CHAPTER 4

image

Introducing JSON

The JavaScript Object Notation data format, or JSON for short, is derived from the literals of the JavaScript programming language. This makes JSON a subset of the JavaScript language. As a subset, JSON does not possess any additional features that the JavaScript language itself does not already possess. Although JSON is a subset of a programming language, it itself is not a programming language but, in fact, a data interchange format.

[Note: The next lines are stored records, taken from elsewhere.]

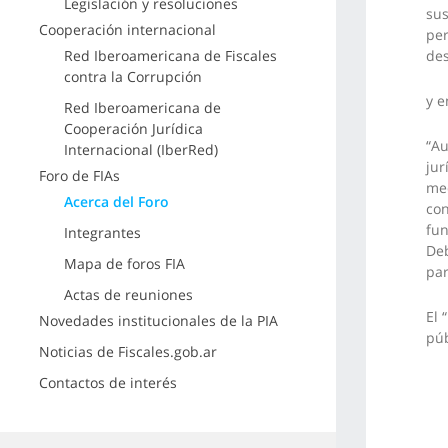
Legislación y resoluciones
sus
Cooperación internacional
per
Red Iberoamericana de Fiscales
de
contra la Corrupción
y e
Red Iberoamericana de
Cooperación Jurídica
“Au
Internacional (IberRed)
jur
Foro de FIAs
med
Acerca del Foro
con
fun
Integrantes
Deb
Mapa de foros FIA
par
Actas de reuniones
El 
Novedades institucionales de la PIA
púb
Noticias de Fiscales.gob.ar
Contactos de interés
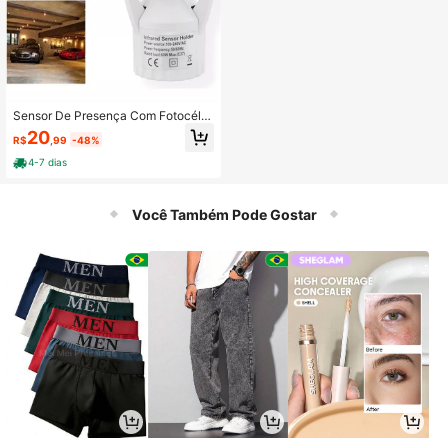
Sensor De Presença Com Fotocélul
a Para Lâmpada Soquete E27
20
R$
,99
-48%
4-7 dias
Você Também Pode Gostar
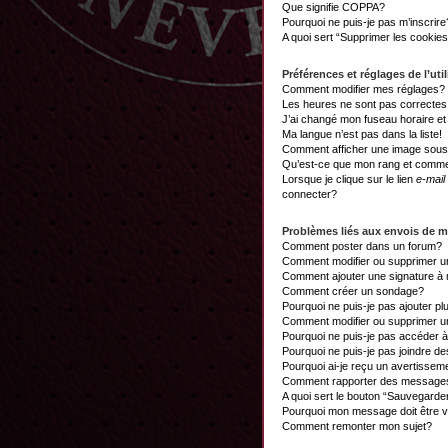
Que signifie COPPA?
Pourquoi ne puis-je pas m’inscrire
A quoi sert “Supprimer les cookie
Préférences et réglages de l’util
Comment modifier mes réglages?
Les heures ne sont pas correctes
J’ai changé mon fuseau horaire et 
Ma langue n’est pas dans la liste!
Comment afficher une image sou
Qu’est-ce que mon rang et commen
Lorsque je clique sur le lien
e-mail
connecter?
Problèmes liés aux envois de 
Comment poster dans un forum?
Comment modifier ou supprimer 
Comment ajouter une signature 
Comment créer un sondage?
Pourquoi ne puis-je pas ajouter p
Comment modifier ou supprimer 
Pourquoi ne puis-je pas accéder 
Pourquoi ne puis-je pas joindre d
Pourquoi ai-je reçu un avertissem
Comment rapporter des messages
A quoi sert le bouton “Sauvegard
Pourquoi mon message doit être v
Comment remonter mon sujet?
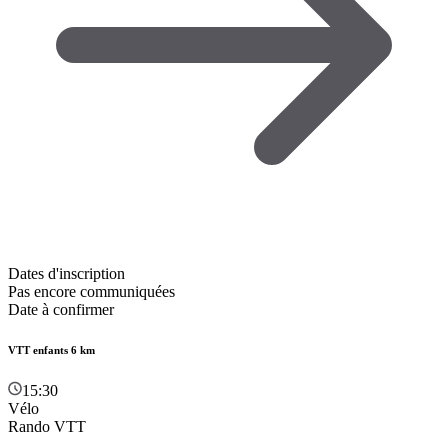
Dates d'inscription
Pas encore communiquées
Date à confirmer
VTT enfants 6 km
15:30
Vélo
Rando VTT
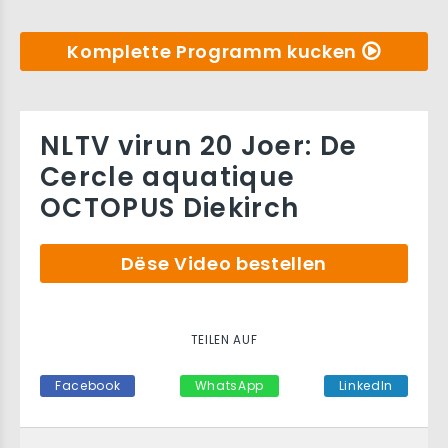
Komplette Programm kucken
NLTV virun 20 Joer: De
Cercle aquatique
OCTOPUS Diekirch
Dëse Video bestellen
TEILEN AUF
Facebook
WhatsApp
LinkedIn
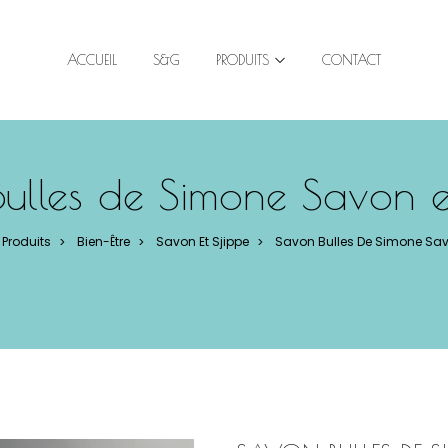
ACCUEIL
S&G
PRODUITS
CONTACT
ulles de Simone Savon e
Produits
Bien-Être
Savon Et Sjippe
Savon Bulles De Simone Savo
>
>
>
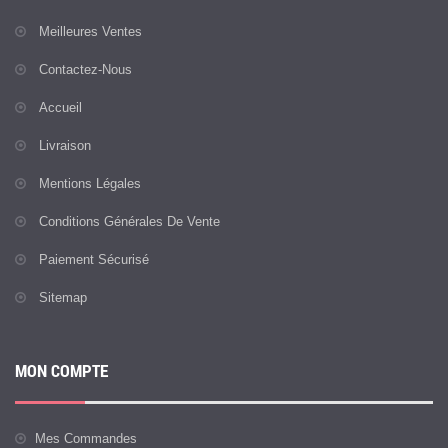
Meilleures Ventes
Contactez-Nous
Accueil
Livraison
Mentions Légales
Conditions Générales De Vente
Paiement Sécurisé
Sitemap
MON COMPTE
Mes Commandes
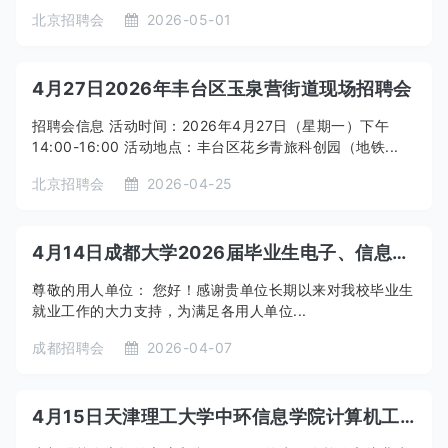
北京招聘会
2026-05-01
4月27日2026年丰台区玉泉营街道现场招聘会
招聘会信息 活动时间：2026年4月27日（星期一）下午
14:00-16:00 活动地点：丰台区花乡青旅科创园（地铁...
北京招聘会
2026-04-25
4月14日成都大学2026届毕业生电子、信息类春季双选会
尊敬的用人单位： 您好！感谢贵单位长期以来对我校毕业生
就业工作的大力支持，为满足各用人单位...
成都招聘会
2026-04-07
4月15日天津理工大学中环信息学院计算机工程系2026届毕业生招聘会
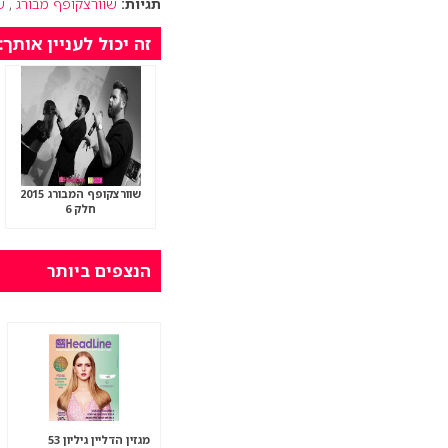
תגיות:
שוורצקופף מבורג
,
ש
זה יכול לעניין אותך:
שוורצקופף המבורג 2015
חלק 6
הנצפים ביותר
מגזין הדליין גיליון 53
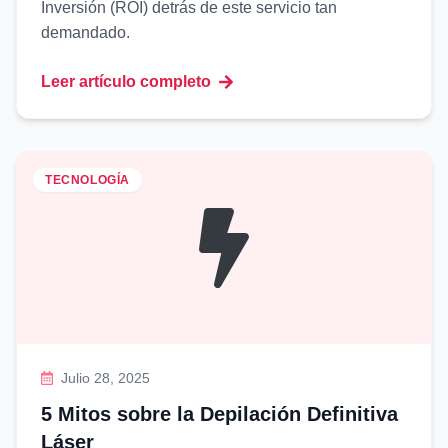
Inversión (ROI) detrás de este servicio tan
demandado.
Leer artículo completo
TECNOLOGÍA
Julio 28, 2025
5 Mitos sobre la Depilación Definitiva
Láser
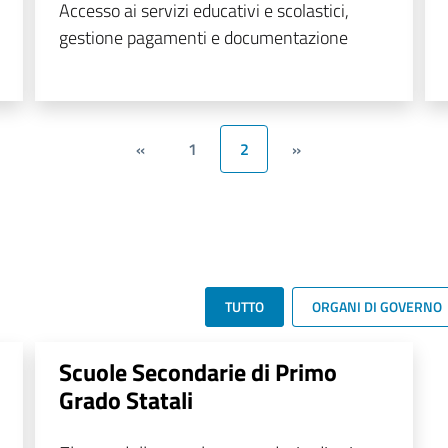
Accesso ai servizi educativi e scolastici,
gestione pagamenti e documentazione
«
1
2
»
TUTTO
ORGANI DI GOVERNO
Scuole Secondarie di Primo
Grado Statali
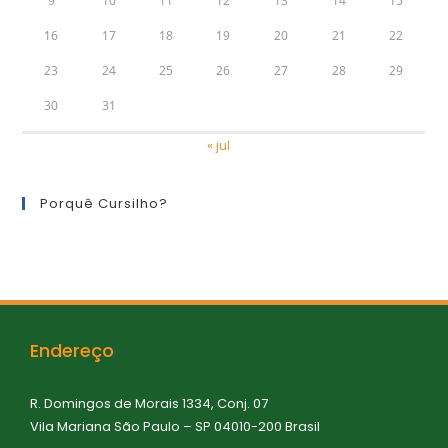
9
10
11
12
13
14
15
16
17
18
19
20
21
22
23
24
25
26
27
28
29
30
31
« jul
Porquê Cursilho?
Endereço
R. Domingos de Morais 1334, Conj. 07
Vila Mariana São Paulo – SP 04010-200 Brasil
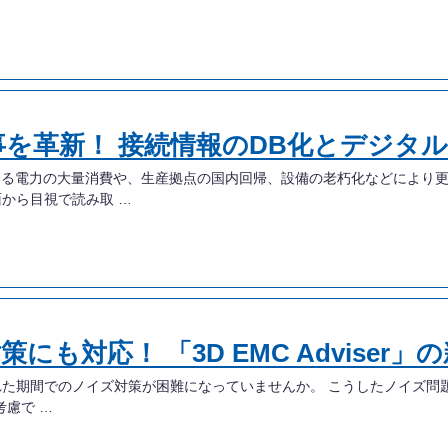
事を革新！ 接続情報のDB化とデジタ
よる電力の大量消費や、生産拠点の国内回帰、設備の老朽化などにより更
から目視で読み取 …
も対応！ 「3D EMC Adviser」
た期間でのノイズ対策が困難になっていませんか。 こうしたノイズ問
考慮で …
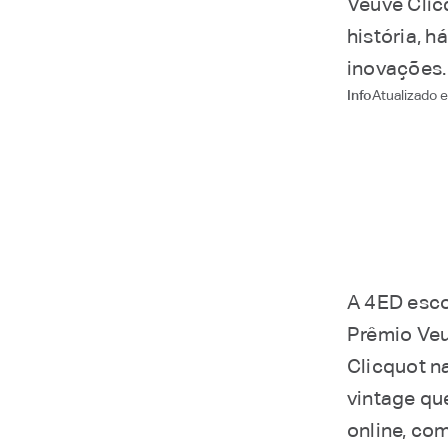
Veuve Clicq
história, h
inovações.
Atualizado
Info
A 4ED esco
Prêmio Veu
Clicquot na
vintage qu
online, com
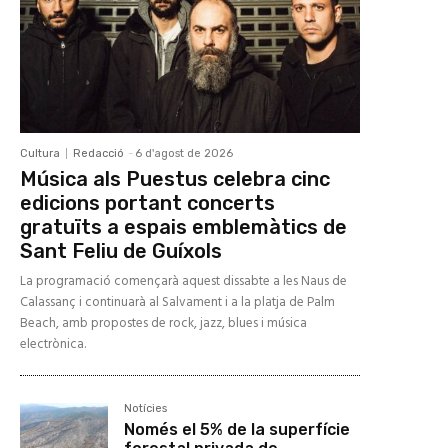
Cultura
Redacció
-
6 d'agost de 2026
Música als Puestus celebra cinc
edicions portant concerts
gratuïts a espais emblemàtics de
Sant Feliu de Guíxols
La programació començarà aquest dissabte a les Naus de
Calassanç i continuarà al Salvament i a la platja de Palm
Beach, amb propostes de rock, jazz, blues i música
electrònica.
Notícies
Només el 5% de la superfície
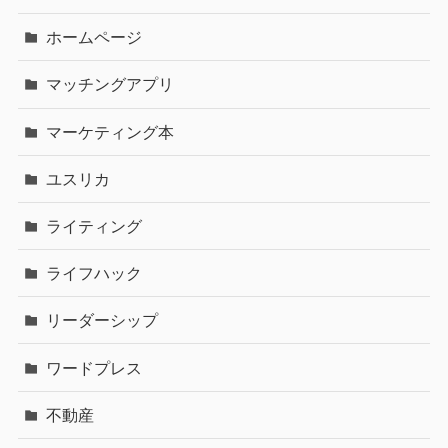
ホームページ
マッチングアプリ
マーケティング本
ユスリカ
ライティング
ライフハック
リーダーシップ
ワードプレス
不動産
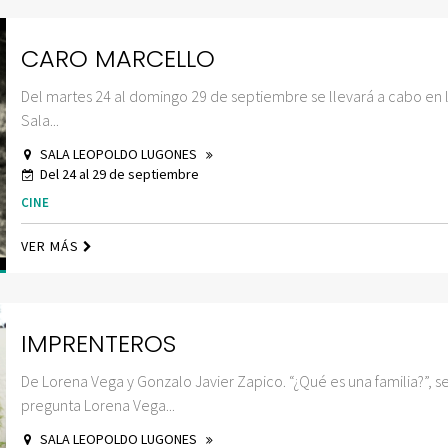
CARO MARCELLO
Del martes 24 al domingo 29 de septiembre se llevará a cabo en 
Sala...
SALA LEOPOLDO LUGONES
Del 24 al 29 de septiembre
CINE
VER MÁS
IMPRENTEROS
De Lorena Vega y Gonzalo Javier Zapico. “¿Qué es una familia?”, s
pregunta Lorena Vega...
SALA LEOPOLDO LUGONES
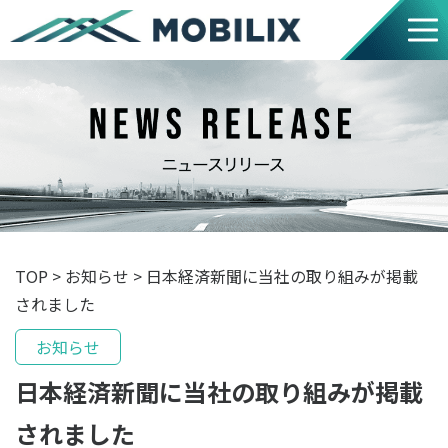
TOP
>
お知らせ
>
日本経済新聞に当社の取り組みが掲載
されました
お知らせ
日本経済新聞に当社の取り組みが掲載
されました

JSON is known as the data interchange standard, which subtextually implies that it can be used as the data format wherever the exchange of data occurs. A data exchange can occur between both browser and server and even server to server, for that matter. Of course, these are not the only possible means to exchange JSON, and to leave it at those two would be rather limiting.

History

JSON is attributed to being the creation of Douglas Crockford. While Crockford admits that he is not the first to have realized the data format,1 he did provide it with a name and a formalized grammar within RFC 4627. The RFC 4627 formalization, written in 2006, introduced the world to the registered Internet media type application/json, the file extension .json, and defines JSON’s composition. In December 2009, JSON was officially recognized as an ECMA standard, ECMA-404, and is now a built-in aspect of the standardization of ECMAScript-262, 5th edition.

Controversially, another Internet working group, the Internet Engineering Task Force (IETF), has also recently published its own JSON standard, RFC 7159, which strives to clean up the original specification. The major difference between the two standards is that RFC 7159 states that a valid JSON text must encompass any valid JSON values within an initial object or an array, whereas the ECMA standard suggests that a valid JSON text can appear in the form of any recognized JSON value. You will learn more about the valid JSON values when we explore the structure of JSON.

It is important to remember, as we get further into the structure of JSON, that as a subset of JavaScript, it remains subject to the same set of governing rules defined by the ECMA-262 standardization. You can feel free to read about the latest specification at the following URL: www.ecma-international.org/publications/files/ECMA-ST/Ecma-262.pdf. At the time of writing, the current edition of the ECMA-262 standard is 5.1; however, 6 is just around the corner.

Image Note  While edition 5.1 is today’s current standard, at the time of JSON’s formalization, the ECMA-262 standard was only in edition 3.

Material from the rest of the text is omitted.